# Tynewydd Junior School, Ogmore Vale, South Wales 2006



## fatdeeman (May 20, 2008)

Righty ho, first report then!

This is one I did a couple of years ago with fellow member cardiffrail.

I first became aware of this place through my wife when I moved to wales, she used to go to this school and we live just a hundred meters from where it used to stand.

It had been left open to the elements and chavs for many years seemingly on purpose because it was eventually and inevitably gutted by fire and within 
about 6 months there was a nice set of new build houses in it's place .

Couple of views from outside:







This is how the place looks now for reference:
















It was interesting to note that the power was still on and a little electric heater was still buzzing away on the wall in the entrance.











The amount of damage that had been done to the place was pretty remarkable....

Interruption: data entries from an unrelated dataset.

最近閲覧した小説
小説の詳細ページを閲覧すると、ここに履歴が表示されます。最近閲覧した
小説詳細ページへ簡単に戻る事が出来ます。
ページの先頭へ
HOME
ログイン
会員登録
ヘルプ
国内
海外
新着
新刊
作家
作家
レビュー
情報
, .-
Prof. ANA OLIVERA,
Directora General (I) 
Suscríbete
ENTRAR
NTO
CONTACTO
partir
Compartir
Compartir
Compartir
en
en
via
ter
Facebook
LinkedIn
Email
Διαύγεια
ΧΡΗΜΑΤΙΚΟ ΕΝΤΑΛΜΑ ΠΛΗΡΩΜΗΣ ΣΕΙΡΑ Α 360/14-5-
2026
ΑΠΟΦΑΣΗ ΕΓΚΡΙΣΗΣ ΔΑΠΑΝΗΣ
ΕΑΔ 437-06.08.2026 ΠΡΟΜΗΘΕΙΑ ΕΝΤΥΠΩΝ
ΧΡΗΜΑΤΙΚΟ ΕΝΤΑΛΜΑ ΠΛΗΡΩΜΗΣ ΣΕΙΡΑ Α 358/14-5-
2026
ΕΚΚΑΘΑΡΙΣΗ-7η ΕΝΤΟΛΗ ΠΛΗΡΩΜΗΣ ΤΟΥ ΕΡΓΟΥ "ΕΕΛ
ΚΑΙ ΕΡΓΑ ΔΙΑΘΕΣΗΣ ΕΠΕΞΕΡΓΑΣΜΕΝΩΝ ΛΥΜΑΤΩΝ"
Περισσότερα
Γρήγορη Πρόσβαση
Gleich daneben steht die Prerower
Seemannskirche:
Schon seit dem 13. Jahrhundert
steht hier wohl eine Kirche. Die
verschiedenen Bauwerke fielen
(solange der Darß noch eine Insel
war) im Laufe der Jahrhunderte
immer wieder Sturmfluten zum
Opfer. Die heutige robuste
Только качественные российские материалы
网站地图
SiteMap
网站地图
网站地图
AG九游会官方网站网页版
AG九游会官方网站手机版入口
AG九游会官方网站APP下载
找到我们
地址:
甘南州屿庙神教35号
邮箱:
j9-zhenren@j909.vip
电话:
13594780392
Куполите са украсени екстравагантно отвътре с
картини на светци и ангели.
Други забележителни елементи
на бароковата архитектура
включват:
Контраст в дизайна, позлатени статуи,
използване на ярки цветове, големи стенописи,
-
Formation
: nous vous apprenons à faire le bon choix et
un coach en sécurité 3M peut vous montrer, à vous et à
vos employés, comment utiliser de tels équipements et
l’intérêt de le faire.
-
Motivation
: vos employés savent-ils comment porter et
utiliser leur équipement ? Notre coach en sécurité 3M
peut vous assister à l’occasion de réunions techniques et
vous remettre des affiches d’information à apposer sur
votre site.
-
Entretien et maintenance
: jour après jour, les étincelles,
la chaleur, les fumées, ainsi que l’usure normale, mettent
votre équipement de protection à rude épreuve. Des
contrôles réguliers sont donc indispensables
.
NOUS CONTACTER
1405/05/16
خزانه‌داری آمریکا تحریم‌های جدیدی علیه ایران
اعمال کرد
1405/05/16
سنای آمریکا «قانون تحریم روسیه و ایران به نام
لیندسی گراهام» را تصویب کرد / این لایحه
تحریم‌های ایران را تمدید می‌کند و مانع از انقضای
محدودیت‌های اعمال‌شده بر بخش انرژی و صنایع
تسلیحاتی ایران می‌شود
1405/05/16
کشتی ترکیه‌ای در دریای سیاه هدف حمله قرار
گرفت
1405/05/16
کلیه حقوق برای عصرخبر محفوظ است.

Even the broken stuff had been broken!






There was so much broken glass that it was casting reflections on the celing:





























































Nice view!






Utter destruction:





















I still remember cardiffrail remarking on how the thing left intact was the skidmarks in one of the toilets!

Well that's it then, hope you enjoy!

More to come from my past explores soon.


----------



## Neosea (May 20, 2008)

Those new houses are 'orrible 

Thanks for the photo's


----------



## Maniac (May 20, 2008)

Blimy!! Total destruction or what! Was there actually a complete window in the place? Oh wait, yes I see one, it it's the one behind the board 

Thanks for posting them  

Maniac.


----------



## cogito (May 20, 2008)

Geez, that place was savaged!

Shame that councils deliberately let buildings get ruined by chavs so that they can get rid of them and sell to developers. Looked like a really nice building and all.


----------



## BarneySchwarzenegger (May 21, 2008)

Nice report, would love to have seen the place before it was vandalised. Bet it was awesome. You got some nice pics there thanks for sharing.


----------



## King Al (May 21, 2008)

Nice pics, like the blue radiator and the brown tiles. Shame it has gotten in to such a state (the new houses I mean)


----------



## cardiffrail (May 21, 2008)

Hi there mate, nice to see you on here!! You got your internet connection fixed properly?


----------



## fatdeeman (May 21, 2008)

cardiffrail said:


> Hi there mate, nice to see you on here!! You got your internet connection fixed properly?



After 6 months of BT digging up my street I finally got a connection!

Then a month later the landlord said we had to move out so we moved about 100 yards away lol

Probably the most expensive month of internet access I never paid for.


----------



## Foxylady (May 21, 2008)

What a totally delightful building. Really sad to see the utter destruction inside though, especially as it looks very like my own first school. 
Love those cute snail numbers.


----------